# Do you make money with your passion?



## Lagrousome (Apr 12, 2007)

Just wondered if anyone here has been able to turn their passion into making a little xtra money on the side? Do you sell any props you make? Work for businesses setting up displays? Was just curious. My ideal job would be making props all year and being able to support my habbit at the same time!


----------



## slightlymad (May 25, 2006)

No only because everytime I have seen someone do this it ruines their enjoyment of said passion


----------



## The Haunter (Apr 7, 2007)

Well I'm going to try I plan to do a comertial haunt in my home town. My wife told me that my addiction had to start paying for itself. Also I did a small charity haunt for my moms school and the screams were music to my ears, so I found a storefront and I'm going for it . (fingers crossed)


----------



## Lagrousome (Apr 12, 2007)

Good luck to you Haunter! Keep us posted on how it goes.
Slightlymad ~ I have thought about that. I was thinking along the lines of some fall shows, or something like that where it wasn't an everday sale kinda thing. Maybe a web site selling custom made props......just turning the wheels I guess.


----------



## Spartan005 (Mar 13, 2007)

Not yet but I'm probably going to sell a couple of corpsed bluckies on ebay pretty soon. Besides that, the money made from my haunt all goes to charity.


----------



## Lagrousome (Apr 12, 2007)

Spartan ~ 
You make money from your haunt? 
Great that it all goes to charity! 
Oh, I see you are 16......no mortgage, no utilities......
Wait till you get the ideal suburban home, an SUV and little offspring that want the pool, DS and all the goodies they see on T.V!


----------



## Lagrousome (Apr 12, 2007)

That was a funny BTW!
Great spirit helping out!


----------



## Spartan005 (Mar 13, 2007)

Lagrousome said:


> Spartan ~
> You make money from your haunt?
> Great that it all goes to charity!
> Oh, I see you are 16......no mortgage, no utilities......
> Wait till you get the ideal suburban home, an SUV and little offspring that want the pool, DS and all the goodies they see on T.V!

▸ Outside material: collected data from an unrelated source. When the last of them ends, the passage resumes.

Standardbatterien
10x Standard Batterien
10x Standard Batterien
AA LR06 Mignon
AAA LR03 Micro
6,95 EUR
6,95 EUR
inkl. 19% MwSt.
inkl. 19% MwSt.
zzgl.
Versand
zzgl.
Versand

lol... that won't happen for a while though thank god


----------



## Front Yard Fright (Dec 23, 2005)

We haven't really made any profit from our haunt.
However we did get some income from some donations.

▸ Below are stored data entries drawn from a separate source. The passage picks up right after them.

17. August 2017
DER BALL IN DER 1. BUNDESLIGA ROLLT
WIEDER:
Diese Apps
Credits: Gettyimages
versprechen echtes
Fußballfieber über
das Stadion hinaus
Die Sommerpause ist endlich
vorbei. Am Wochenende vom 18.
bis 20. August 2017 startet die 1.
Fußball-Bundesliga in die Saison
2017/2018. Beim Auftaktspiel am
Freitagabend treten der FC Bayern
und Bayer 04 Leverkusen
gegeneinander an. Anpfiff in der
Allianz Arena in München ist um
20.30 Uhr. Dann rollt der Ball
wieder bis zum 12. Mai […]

The first year, 2005, we got like 35 bucks.
Last year, we got over 150.

Quite the improvement.

I used all the money to buy new stuff for this years haunt.

It was great walking into Spencers having everything 50% off and going...
I'll take that, and that, and oh... give me one of those...

Lol!
.


----------



## Bauton (Apr 5, 2007)

What does everyone who has a donation box think? Do you need to have a certain size or quality display before putting a box out? Or do you just put one out and see what happens? 

I'm debating putting one out, I just don't know if my display would be worth it or not. I guess it would depend on how much people enjoy the display.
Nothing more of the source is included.